Une équipe de chercheurs dirigés par Christopher Mauger, dans une étude récemment publiée, avance certaines options pouvant faire en partie la lumière sur cet étrange phénomène et répondre à d’autres questions dans le domaine de la physique fondamentale. Dans le cadre du programme Cryogenic Apparatus for Precision Tests of Argon Interactiosn with Neutrino (CAPTAIN), les résultats de l’équipe, publiés dans Physical Review Letters, représentent une première étape importante pour la mise sur pied du Deep Underground Neutrino Experiment (DUNE), une installation expérimentale pour l’étude des neutrinos et de la physique des particules.

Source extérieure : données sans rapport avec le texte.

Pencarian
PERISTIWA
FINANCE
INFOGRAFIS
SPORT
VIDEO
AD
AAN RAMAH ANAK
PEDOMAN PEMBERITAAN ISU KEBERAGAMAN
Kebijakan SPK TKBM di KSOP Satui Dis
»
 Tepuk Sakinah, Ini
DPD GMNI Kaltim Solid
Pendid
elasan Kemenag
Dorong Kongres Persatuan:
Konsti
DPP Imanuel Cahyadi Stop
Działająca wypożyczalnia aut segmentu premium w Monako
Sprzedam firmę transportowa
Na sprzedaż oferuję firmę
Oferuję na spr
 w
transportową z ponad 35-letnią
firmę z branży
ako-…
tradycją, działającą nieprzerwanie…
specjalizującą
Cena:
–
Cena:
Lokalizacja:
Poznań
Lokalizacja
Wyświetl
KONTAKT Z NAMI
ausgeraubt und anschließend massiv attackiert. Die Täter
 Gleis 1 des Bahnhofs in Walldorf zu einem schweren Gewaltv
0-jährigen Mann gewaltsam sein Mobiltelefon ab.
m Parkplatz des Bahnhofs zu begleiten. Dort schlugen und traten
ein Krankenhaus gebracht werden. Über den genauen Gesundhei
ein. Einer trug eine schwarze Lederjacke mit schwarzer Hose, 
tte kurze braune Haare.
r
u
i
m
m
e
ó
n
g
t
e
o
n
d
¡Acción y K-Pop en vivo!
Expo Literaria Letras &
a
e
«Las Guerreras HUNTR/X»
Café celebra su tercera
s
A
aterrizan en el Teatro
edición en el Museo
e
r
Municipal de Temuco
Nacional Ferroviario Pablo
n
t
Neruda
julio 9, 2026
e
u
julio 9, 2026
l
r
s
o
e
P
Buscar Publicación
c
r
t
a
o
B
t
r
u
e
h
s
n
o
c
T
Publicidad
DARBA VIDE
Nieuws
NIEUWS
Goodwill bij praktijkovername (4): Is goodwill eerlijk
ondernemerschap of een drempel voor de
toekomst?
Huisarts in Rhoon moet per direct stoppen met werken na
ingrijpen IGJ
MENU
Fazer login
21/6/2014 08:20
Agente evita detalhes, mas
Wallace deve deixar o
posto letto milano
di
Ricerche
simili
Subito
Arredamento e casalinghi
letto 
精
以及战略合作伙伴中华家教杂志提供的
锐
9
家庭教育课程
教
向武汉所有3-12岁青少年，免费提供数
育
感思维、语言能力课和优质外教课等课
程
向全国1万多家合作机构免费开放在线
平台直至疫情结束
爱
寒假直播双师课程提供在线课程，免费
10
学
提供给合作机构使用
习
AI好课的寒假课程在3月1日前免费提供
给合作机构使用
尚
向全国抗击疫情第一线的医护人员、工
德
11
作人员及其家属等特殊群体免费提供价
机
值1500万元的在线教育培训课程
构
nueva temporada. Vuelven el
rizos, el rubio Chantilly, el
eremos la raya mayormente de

Les collisionneurs de particules, comme le large collisionneur de hadrons (LHC), effectuent des expériences avec les quarks, un type de particule élémentaire. Ces tests ont mis au jour des faits expliquant la symétrie matière-antimatière, mais seulement en partie. Des expériences sur d’autres particules, les leptons, portent à croire que ces particules pourraient davantage expliquer l’asymétrie universelle. De précédentes études sur les neutrinos, un genre de leptons, ont permis de révéler des tendances inattendues du côté des trois « types » de neutrinos, des résultats qui, de l’avis des physiciens, pourrait également signifier que cette asymétrie serait plus importante que prévu.
Mais le défi de l’étude des particules est le fait que les neutrinos interagissent rarement avec les autres particules; un neutrino pourrait traverser une couche de plomb longue d’une année-lumière sans interaction. Découvrir ces rares « contacts » pourrait vouloir dire que les chercheurs devraient étudier un grand nombre de neutrinos pendant de longues périodes de temps. De plus, le flux constant de muons (encore une autre particule fondamentale) produit par les radiations cosmiques dans la haute atmosphère terrestre pourrait compliquer la détection des interactions pour les scientifiques.

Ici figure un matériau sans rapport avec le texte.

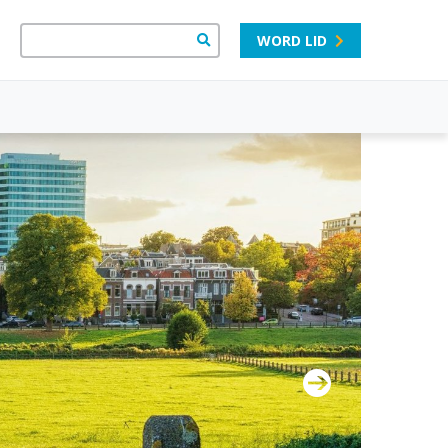
WORD LID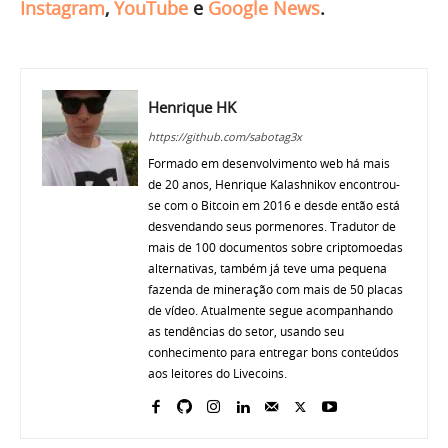
Instagram
,
YouTube
e
Google News
.
Henrique HK
https://github.com/sabotag3x
Formado em desenvolvimento web há mais
de 20 anos, Henrique Kalashnikov encontrou-
se com o Bitcoin em 2016 e desde então está
desvendando seus pormenores. Tradutor de
mais de 100 documentos sobre criptomoedas
alternativas, também já teve uma pequena
fazenda de mineração com mais de 50 placas
de vídeo. Atualmente segue acompanhando
as tendências do setor, usando seu
conhecimento para entregar bons conteúdos
aos leitores do Livecoins.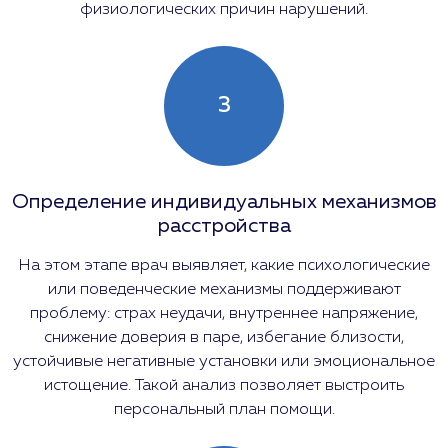
физиологических причин нарушений.
3
Определение индивидуальных механизмов
расстройства
На этом этапе врач выявляет, какие психологические
или поведенческие механизмы поддерживают
проблему: страх неудачи, внутреннее напряжение,
снижение доверия в паре, избегание близости,
устойчивые негативные установки или эмоциональное
истощение. Такой анализ позволяет выстроить
персональный план помощи.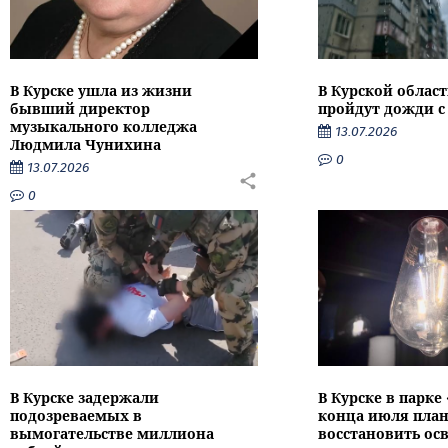
В Курске ушла из жизни
В Курской облас
бывший директор
пройдут дожди с
музыкального колледжа
13.07.2026
Людмила Чунихина
0
13.07.2026
0
В Курске задержали
В Курске в парке
подозреваемых в
конца июля пла
вымогательстве миллиона
восстановить ос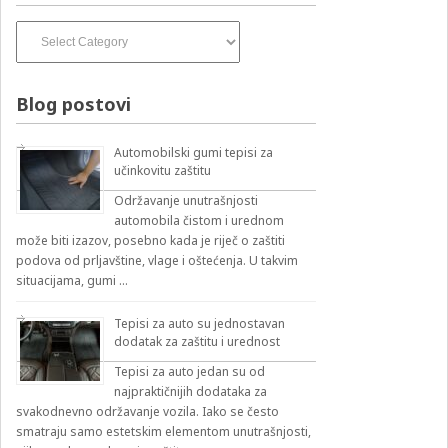
Izvođači
pesama
–
izbirnik:
Blog postovi
Automobilski gumi tepisi za
učinkovitu zaštitu
Održavanje unutrašnjosti
automobila čistom i urednom
može biti izazov, posebno kada je riječ o zaštiti
podova od prljavštine, vlage i oštećenja. U takvim
situacijama, gumi …
Tepisi za auto su jednostavan
dodatak za zaštitu i urednost
Tepisi za auto jedan su od
najpraktičnijih dodataka za
svakodnevno održavanje vozila. Iako se često
smatraju samo estetskim elementom unutrašnjosti,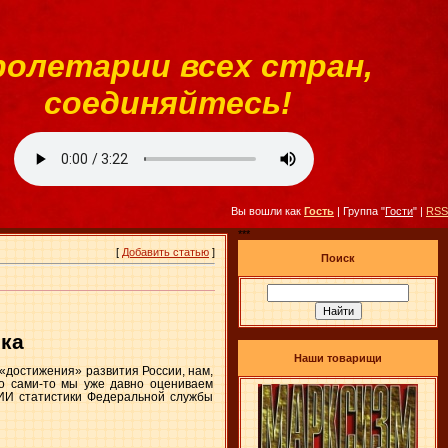
ролетарии всех стран,
соединяйтесь!
Вы вошли как
Гость
| Группа "
Гости
" |
RSS
***
[
Добавить статью
]
Поиск
ика
Наши товарищи
 «достижения» развития России, нам,
что сами-то мы уже давно оцениваем
НИИ статистики Федеральной службы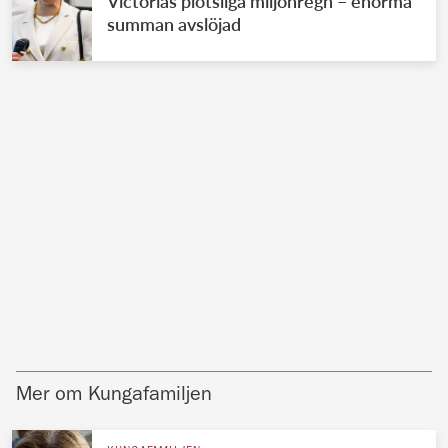
Victorias plötsliga miljonregn – enorma
summan avslöjad
Mer om Kungafamiljen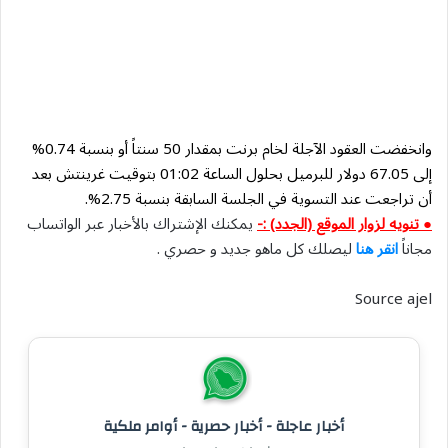
وانخفضت العقود الآجلة لخام برنت بمقدار 50 سنتاً أو بنسبة 0.74%
إلى 67.05 دولار للبرميل بحلول الساعة 01:02 بتوقيت غرينتش بعد
أن تراجعت عند التسوية في الجلسة السابقة بنسبة 2.75%.
● تنويه لزوار الموقع (الجدد) :-
يمكنك الإشتراك بالأخبار عبر الواتساب
مجاناً
انقر هنا
ليصلك كل ماهو جديد و حصري .
Source ajel
أخبار عاجلة - أخبار حصرية - أوامر ملكية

La solution? Plonger deux kilomètres sous terre, construire quatre détecteurs de 10 kilotonnes chacun remplis d’argon liquide, et y tirer un flux de neutrinos produit par un accélérateur de particules situé à 800 kilomètres de là. Voilà l’éventuel objectif de DUNE. L’excavation du laboratoire est en cours, et les chercheurs doivent compléter quantité de tests avant l’installation du premier détecteur, en 2022.
Tester la théorie
Pour la première publication dans le cadre de CAPTAIN, les chercheurs se sont intéressés à un défi de taille: comment gérer les mesures des interactions avec d’autres particules. Par exemple, lorsqu’un neutrino interagit avec de l’argon, le neutrino emmagasine une charge électrique et dégage des neutrons. Une bonne fraction de l’énergie dégagée par l’interaction sera intégrée par le neutron, mais il n’a pas été possible d’en déterminer la proportion. « Nous devons comprendre les interactions entre argon et neutrons si nous voulons accomplir correctement l’expérience qui aura un impact sur notre compréhension de l’asymétrie entre matière et antimatière », affirme M. Mauger.

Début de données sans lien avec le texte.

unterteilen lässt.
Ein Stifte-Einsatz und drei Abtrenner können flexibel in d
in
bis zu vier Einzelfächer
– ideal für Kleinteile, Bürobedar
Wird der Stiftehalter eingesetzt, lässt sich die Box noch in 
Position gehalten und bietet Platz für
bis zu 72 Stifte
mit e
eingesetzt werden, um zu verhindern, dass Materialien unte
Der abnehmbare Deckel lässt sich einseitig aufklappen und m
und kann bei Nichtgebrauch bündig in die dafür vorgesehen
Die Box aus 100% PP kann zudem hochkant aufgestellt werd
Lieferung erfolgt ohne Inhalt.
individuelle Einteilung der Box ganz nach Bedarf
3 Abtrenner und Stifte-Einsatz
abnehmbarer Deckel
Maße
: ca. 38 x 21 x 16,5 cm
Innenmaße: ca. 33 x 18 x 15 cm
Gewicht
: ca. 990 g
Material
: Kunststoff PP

Son équipe et lui-même ont construit un prototype d’un détecteur DUNE d’un poids de 400 kilos appelé mini-CAPTAIN, et ont recueilli des données à partir d’un faisceau de neutrons provenant du Laboratoire national de Los Alamos, aux États-Unis.
Dans un futur proche, l’équipe de CAPTAIN se concentrera à raffiner les méthodes développées pour cette récente étude, en plus d’effectuer d’autres tests avant que DUNE ne commence à recueillir des données en 2026. Une fois que le projet aura pris son élan, les chercheurs espèrent se servir des installations pour les aider à répondre à plusieurs questions liés à divers domaines de la physique des particules, de la physique nucléaire, et même de l’astrophysique.
« Les neutrinos sont difficiles à mesurer, quelque peu énigmatiques, et il y a un certain charme à tenter de comprendre comment ils fonctionnent. Étudier cette particule vraiment intéressante qui nous entoure, mais qui est pourtant si difficile à mesurer, et qui pourrait contenir la raison de notre existence… et je fais ça comme travail! », a ajouté M. Mauger.